The rise and fall of the Stag
The news that InBev, the world's biggest brewer, plans to close the Stag Brewery in Mortlake, London, has not led to the usual outbreak of weeping and wailing from the ranks of beer lovers.
One email to me from a member of the Campaign for Real Ale (Camra) spoke for many: "It only made keg beer, so we won't mourn it."
But the loss of a brewery is a sad occasion and the Stag, despite its infamy in the late 20th century, is yet another loss. Those rushing to point the finger of derision at the plant should bear in mind that around 200 workers stand to lose their jobs in an industry that is not exactly bursting with new opportunities.
As the local MP Susan Kramer said last week, the Mortlake plant is part of our industrial heritage and deserves to be preserved. It dates from 1487, when it was attached to a monastery. It became a substantial commercial brewery in 1765 and was rebuilt 100 years later by John Phillips and James Wigan. They created the sprawling, 100-acre site that stands today and was acquired by the large London brewer Watney in the 1890s.
It's the Watney's link that is the cause of derision. It was the first to make keg beer in the 1930s with Red Barrel. In the 1960s it re-branded the beer as Red and launched it with a frenzy of advertisements aimed — ludicrously — at radical young people marching against the Vietnam war.
Look-a-like figures of Chairman Mao and Fidel Castro were used in an attempt to give the beer what was called at the time "radical chic". Radical cheek would have been more appropriate. Young militants shunned the sweet, gassy beer and it was soon abandoned. Watney's pubs, all painted a glaring red, were quietly redecorated in green.
Peter Mauldon was at the heart of Watney's brewing empire. He was head brewer at Mann's in Whitechapel, in London's East End, and when Watney's bought and closed the plant he moved to Mortlake. Mauldon, who went on to found the highly successful Mauldon's craft brewery in Suffolk, has a fund of stories about the bizarre goings-on at the Stag site.

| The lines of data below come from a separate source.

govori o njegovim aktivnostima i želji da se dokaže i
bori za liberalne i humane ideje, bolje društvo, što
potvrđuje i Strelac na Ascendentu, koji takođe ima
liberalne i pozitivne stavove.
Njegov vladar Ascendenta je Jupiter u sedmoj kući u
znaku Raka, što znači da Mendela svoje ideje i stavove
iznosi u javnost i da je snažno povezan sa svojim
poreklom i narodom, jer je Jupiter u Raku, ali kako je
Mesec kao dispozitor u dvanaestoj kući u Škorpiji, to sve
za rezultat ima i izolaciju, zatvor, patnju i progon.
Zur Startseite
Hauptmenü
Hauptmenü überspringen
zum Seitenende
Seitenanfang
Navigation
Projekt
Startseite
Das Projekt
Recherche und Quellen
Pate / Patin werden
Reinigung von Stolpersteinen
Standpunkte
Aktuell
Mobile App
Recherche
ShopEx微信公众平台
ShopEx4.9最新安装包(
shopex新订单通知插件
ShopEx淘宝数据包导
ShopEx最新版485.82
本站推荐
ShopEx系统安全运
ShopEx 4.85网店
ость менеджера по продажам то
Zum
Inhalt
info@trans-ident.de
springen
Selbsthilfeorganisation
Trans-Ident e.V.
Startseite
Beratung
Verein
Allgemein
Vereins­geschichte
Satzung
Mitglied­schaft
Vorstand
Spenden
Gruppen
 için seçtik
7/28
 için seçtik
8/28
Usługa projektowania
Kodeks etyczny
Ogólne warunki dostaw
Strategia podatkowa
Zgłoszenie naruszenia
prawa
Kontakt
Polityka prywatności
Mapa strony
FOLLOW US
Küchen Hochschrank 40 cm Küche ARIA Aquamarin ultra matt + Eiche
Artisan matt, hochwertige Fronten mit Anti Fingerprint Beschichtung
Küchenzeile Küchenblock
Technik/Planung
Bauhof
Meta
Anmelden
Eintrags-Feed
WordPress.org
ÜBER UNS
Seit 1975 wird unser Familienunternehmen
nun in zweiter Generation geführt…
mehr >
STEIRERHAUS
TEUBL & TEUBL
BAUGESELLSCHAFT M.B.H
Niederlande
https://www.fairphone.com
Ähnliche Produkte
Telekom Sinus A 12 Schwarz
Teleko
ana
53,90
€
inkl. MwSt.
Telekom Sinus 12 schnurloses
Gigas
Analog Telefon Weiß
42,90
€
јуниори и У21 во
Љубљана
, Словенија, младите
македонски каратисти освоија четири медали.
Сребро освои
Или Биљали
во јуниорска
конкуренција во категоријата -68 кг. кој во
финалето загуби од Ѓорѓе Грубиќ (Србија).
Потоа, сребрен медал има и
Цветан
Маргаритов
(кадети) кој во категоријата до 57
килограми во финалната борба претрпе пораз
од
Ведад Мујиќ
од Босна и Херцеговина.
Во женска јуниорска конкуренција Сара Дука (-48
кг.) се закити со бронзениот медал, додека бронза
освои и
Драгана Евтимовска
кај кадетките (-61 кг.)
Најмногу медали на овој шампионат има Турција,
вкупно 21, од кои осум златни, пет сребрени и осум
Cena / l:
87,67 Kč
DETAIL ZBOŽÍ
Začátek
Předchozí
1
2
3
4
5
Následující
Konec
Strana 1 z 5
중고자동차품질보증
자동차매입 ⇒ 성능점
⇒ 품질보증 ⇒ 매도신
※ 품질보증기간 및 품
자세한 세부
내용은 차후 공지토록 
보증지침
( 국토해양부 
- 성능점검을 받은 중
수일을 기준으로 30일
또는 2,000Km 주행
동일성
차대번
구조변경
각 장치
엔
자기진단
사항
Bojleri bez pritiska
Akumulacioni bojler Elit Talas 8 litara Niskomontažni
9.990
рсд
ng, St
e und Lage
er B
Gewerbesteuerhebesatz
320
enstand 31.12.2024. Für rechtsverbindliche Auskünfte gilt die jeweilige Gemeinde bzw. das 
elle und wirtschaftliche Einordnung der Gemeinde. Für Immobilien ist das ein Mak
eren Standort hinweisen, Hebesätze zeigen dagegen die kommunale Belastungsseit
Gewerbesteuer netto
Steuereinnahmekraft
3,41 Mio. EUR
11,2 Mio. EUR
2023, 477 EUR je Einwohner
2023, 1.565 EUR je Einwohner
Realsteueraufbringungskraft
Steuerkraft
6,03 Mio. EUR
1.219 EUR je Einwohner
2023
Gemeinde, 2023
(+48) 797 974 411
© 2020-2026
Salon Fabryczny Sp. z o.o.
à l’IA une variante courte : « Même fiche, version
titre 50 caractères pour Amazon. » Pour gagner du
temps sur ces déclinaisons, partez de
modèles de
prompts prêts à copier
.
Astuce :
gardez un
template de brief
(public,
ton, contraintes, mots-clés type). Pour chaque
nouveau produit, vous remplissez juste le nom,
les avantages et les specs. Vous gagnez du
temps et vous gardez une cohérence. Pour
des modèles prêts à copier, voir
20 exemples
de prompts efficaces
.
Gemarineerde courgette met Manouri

In the mid-1970s a director of the company walked into his office and said: "Mauldon, I see cask beer is making a comeback as a result of these Camra people. We need to brew some. See to it, will you?"
Nobody would dare speak to a head brewer in such terms these days. He took a deep breath and ran after the director. "There's only one problem with brewing cask beer, sir — we don't have any casks," he said. While the other big brewers of the day — Allied, Bass and Whitbread — still made large amounts of cask beer, Watney had gone hell-for-leather down the keg route and phased out all cask production.
The result was a beer with the awful name of Fined Bitter — the joke in Camra circles was that the name reflected the fact it was hard to find — served from converted kegs. A curious device was welded to the keg so that a spile or venting peg could be inserted to allow the beer to breathe. It didn't deserve to breathe because it was a truly dreadful concoction, though another beer from the Watney's subsidiary Truman produced a rather good beer called Tap Bitter, also served from converted kegs.
Neither lasted long — Watney's became part of Grand Metropolitan leisure group and lager became the buzz word in the brewing division.
The Mortlake plant reached an agreement to brew the leading German beer Holsten under licence. Mauldon said he was impressed with the German brewers who came to see him and told him in meticulous detail how the beer should be brewed and stored in the correct tradition.
It was rather different when Watney's took on the Australian lager, Foster's. He recalls a large body of Australians taking him for a long, boozy lunch. They dropped him off back at the brewery in Mortlake and bid him a cheery "G'day, mate".
"Hang on," Mauldon called out. "Aren't you going to tell me how to brew Foster's?"
The Aussies looked bemused. "Brew it? Just make it up as you go along, mate — that's what we do."
Not surprisingly, Watney's eventually gave up the will to live and sold all its plants to Courage. It became part of Scottish & Newcastle, which leased the Mortlake plant to Anheuser-Busch (A-B) when the American giant planned to brew Budweiser in Britain. A-B makes much of the fact that its beer is "matured over beechwood chips". This didn't impress one Mortlake worker, who asked: "Why are we putting bleeding planks of wood in the beer?"
Good question. The next is: will Susan Kramer MP succeed in her bid to keep the plant open? Sadly, I doubt it. The merger of A-B and InBev has created a giant with too much capacity at a time when global lager brands are in serious decline.
The Stag is at bay and, Watney's aside, I'm sorry to see it go.